Wildlife crossings over (and under) the highways could make animals (both wild and domesticated) and people safer.

Our expanding network of roads is interrupting and fragmenting the territories of wild (and also domesticated) animals who need to cross our roads in search of food, water, mates, and shelter. Many are routinely struck and killed by vehicles in this most basic quest for survival.

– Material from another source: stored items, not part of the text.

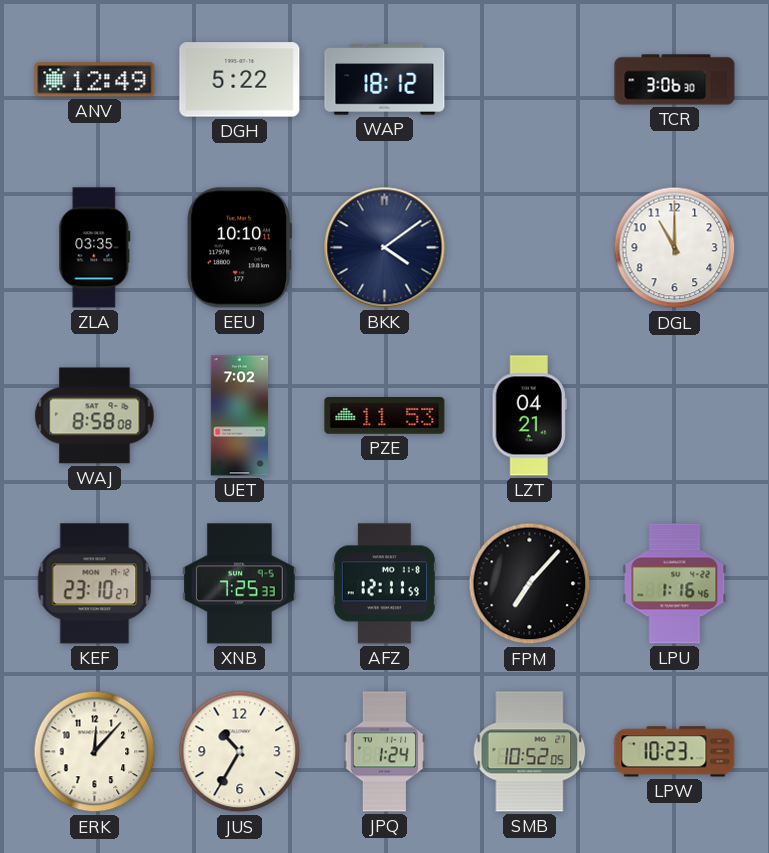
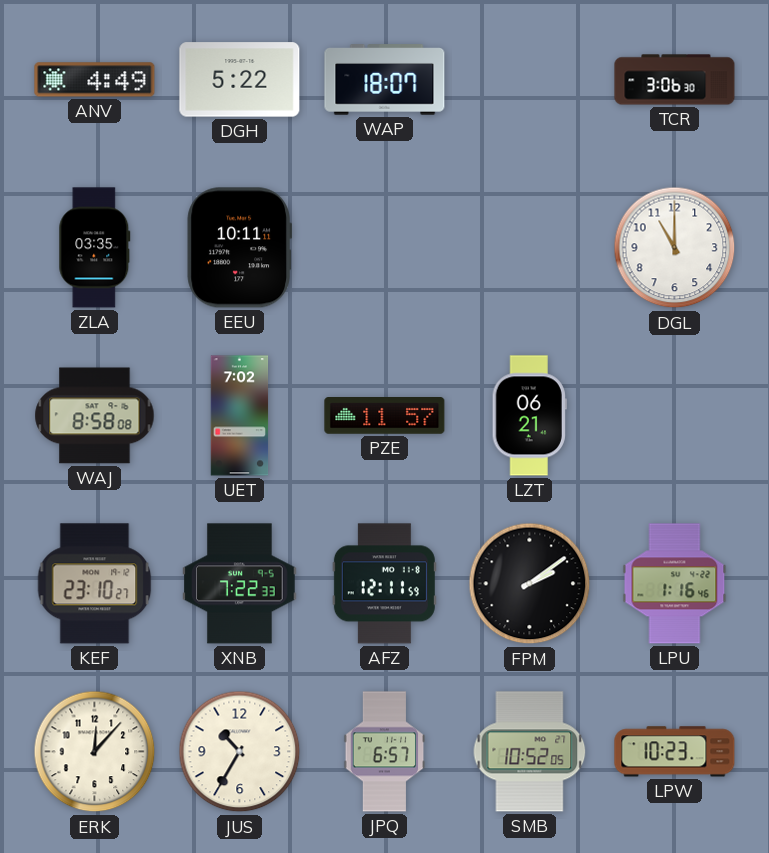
ANV: 12:49 -> 4:49
WAP: 18:12 -> 18:07
EEU: 10:10 -> 10:11
BKK: 4:09 -> none
PZE: 11:53 -> 11:57
LZT: 04:21 -> 06:21
XNB: 7:25 -> 7:22
FPM: 7:07 -> 2:09
JPQ: 1:24 -> 6:57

In addition to conservation concerns, animal-vehicle collisions have a significant cost for human populations because collisions damage property and injure and kill passengers and drivers: in the United States only, collisions between wildlife and vehicles have increased by 50 percent in the most recently reported 15 years. These accidents now cost Americans $8 billion every year.

Experts estimate that at least one million collisions with large animals like deer, elk, and moose occur every year in the United States.

Bruinderink & Hazebroek estimated in 1996 that the number of collisions with ungulates in traffic in Europe at 507,000 per year, resulting in 300 people killed, 30,000 injured, and property damage exceeding $1 billion.

Hitting an animal is a huge risk anywhere roads are built through animal habitats. As more roads are built, there are more chance for collisions. This tragic and costly problem can be avoided using crossing structures over and under the highways. This is a proven solution: when designed and implemented strategically, these structures can radically reduce the number of collisions to save costs and, more important, animal and human lives.

A cheap solution is building fences to keep animals off-road. It is a proven solution that has been proven to reduce road kills by over 50%. But, fencing neglects a wider problem: roads and fences limit animals’ ability to migrate, find mates, food, etc. They also divide wildlife populations into smaller ones, which cause a “genetic bottleneck” that resulted in inbreeding, which detrimentally impacts species’ survival.

The consequences of such genetic bottleneck might include a low sperm count, decreased sperm motility, deformed flagella, difficulty in captive breeding and susceptibility to disease.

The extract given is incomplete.